Pequena, roupas leves, um colar de sementes e descalça, como sempre. Maria Izabel Gibrail Costa é índia, caiçara, aristocrata, e nada disso. É uma das raras mulheres em um ramo masculino. Nascida em Paraty há 59 anos, é geminiana, de 8 de junho, mas isso também está longe de definir sua crença. O que hoje importa é que, depois de 13 anos de trabalho, produz uma cachaça reconhecida por especialistas e apreciada por turistas que visitam seu sítio. A última safra está longe dos 11 mil litros/ano desejados. Agrura da obsessão em usar somente cana própria ou de outros canaviais da região, que ela saiba como é cultivada.

Seu alambique é pequeno. Seu sítio, de uma beleza indescritível. Um santuário, descoberto por ela há 25 anos e há não muito tempo pela Endemol italiana, que a convenceu alugá-lo para a gravação, em 2005, de La Frattoria, reality show no estilo Big Brother. “Não me arrependo de nada que faço, mas sinto como se tivesse desrespeitado o espaço”, reflete sentada sobre uma pedra à beira da praia coberta pela maré cheia, onde se chega pela surpreendente fenda que separa duas rochas imensas.

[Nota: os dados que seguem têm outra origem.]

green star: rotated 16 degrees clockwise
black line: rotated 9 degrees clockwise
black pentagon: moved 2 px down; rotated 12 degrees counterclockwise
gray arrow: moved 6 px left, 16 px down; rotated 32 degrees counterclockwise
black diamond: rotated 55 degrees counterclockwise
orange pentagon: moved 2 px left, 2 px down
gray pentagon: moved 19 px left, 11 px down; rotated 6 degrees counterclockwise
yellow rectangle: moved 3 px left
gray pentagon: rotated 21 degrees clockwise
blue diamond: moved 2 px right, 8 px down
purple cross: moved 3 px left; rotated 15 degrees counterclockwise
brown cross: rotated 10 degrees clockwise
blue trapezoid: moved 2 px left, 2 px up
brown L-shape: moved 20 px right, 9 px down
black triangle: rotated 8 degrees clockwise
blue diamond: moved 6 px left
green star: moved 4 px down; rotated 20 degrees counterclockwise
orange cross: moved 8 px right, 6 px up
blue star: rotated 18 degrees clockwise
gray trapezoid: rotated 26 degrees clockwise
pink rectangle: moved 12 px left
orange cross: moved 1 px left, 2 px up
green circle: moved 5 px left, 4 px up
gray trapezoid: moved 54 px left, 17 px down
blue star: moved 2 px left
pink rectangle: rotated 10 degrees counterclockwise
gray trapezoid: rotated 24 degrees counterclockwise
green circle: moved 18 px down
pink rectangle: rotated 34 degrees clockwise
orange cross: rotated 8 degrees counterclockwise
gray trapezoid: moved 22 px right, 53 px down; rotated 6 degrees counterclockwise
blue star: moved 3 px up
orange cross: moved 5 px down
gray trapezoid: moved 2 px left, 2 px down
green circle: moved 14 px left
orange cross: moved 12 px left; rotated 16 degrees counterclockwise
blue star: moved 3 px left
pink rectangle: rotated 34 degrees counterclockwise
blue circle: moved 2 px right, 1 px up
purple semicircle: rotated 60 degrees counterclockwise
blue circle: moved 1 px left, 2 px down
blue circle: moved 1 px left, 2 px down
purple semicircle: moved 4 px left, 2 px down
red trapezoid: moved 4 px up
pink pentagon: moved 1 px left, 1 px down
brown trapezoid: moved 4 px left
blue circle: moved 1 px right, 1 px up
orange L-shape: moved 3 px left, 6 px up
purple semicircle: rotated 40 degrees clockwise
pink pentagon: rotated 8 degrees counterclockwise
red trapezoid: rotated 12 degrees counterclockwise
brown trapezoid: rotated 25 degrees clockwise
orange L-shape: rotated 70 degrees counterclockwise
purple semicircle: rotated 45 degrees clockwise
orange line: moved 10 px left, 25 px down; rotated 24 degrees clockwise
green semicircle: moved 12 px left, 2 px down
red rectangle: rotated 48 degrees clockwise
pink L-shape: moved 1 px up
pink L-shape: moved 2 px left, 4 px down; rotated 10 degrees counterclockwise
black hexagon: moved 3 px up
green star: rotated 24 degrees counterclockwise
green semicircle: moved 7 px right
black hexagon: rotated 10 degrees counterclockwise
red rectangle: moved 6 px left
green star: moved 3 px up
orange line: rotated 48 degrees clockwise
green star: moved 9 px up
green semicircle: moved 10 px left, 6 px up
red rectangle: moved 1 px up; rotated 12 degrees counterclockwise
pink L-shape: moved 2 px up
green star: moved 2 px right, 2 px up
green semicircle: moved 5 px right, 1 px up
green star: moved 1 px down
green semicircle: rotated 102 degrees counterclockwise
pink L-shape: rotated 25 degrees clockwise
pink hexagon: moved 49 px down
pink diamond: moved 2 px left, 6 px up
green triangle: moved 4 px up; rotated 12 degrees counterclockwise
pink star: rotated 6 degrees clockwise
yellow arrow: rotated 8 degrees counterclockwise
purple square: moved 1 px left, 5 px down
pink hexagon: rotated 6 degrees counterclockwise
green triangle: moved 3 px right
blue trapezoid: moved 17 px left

Outros estrangeiros já descobriram a fazenda Santo Antônio e a “Laranjinha Celeste”, apelido de uma de suas cachaças, a azulada, destilada com folhas de tangerina. Ela os convida para um trago de pinga entre grandes barris de jequitibá e carvalho de sua adega, mostra sua garrafa e exibe o rótulo, encimado por uma figura feminina esguia e exótica e cujo design foi presente da amiga e ex-vizinha, Liz Calder, criadora da FLIP (Festa Literária Internacional de Paraty), e executado pelo ilustrador Jeff Fisher. Maria Izabel faz troça: “Como vocês veem, não sou eu”, e num segundo de imodéstia, deixa escapar: “Mas eu já fui assim”.

Cavalo a pelo
“Talvez eu seja primitiva, sabe? Quando a gente for muito evoluído, seremos extremamente simples.” Maria Izabel pensa e repensa o mundo todos os dias. É assim desde pequena, quando começou a criar seus valores.

Ah, esses valores! Tinham que ser… “verdadeiros. Eu fazia questão de fazer o que gostava. Não deixava de fazer nada. Ih, eu era cheia de coisa”. Como morava na fazenda, um dia achou que dava muito trabalho tirar sapato para entrar na cachoeira e andar de canoa. Resolveu guardá-los e só andar descalça. Faz isso até hoje. Junto com os sapatos ficaram também os vestidos de organdi que sua mãe lhe dava; afinal, uma roupa imprópria para quem monta a cavalo.

“Minha mãe dizia que eu era um caso perdido”.

Nos anos 1960, vestia batas indianas, no melhor modelo Aquarius. Cavalgava pelas históricas ruas de pedras de Paraty, cabelos compridos, livre e leve. Atravessava o rio que separa a cidade, mas não pela ponte – ia por dentro do Perequê-Açu, dava um banho no seu cavalo malhado, aproveitava ela mesma para se refrescar e saía molhada, sem dar satisfações, expondo as formas que bem poderiam inspirar desenhistas.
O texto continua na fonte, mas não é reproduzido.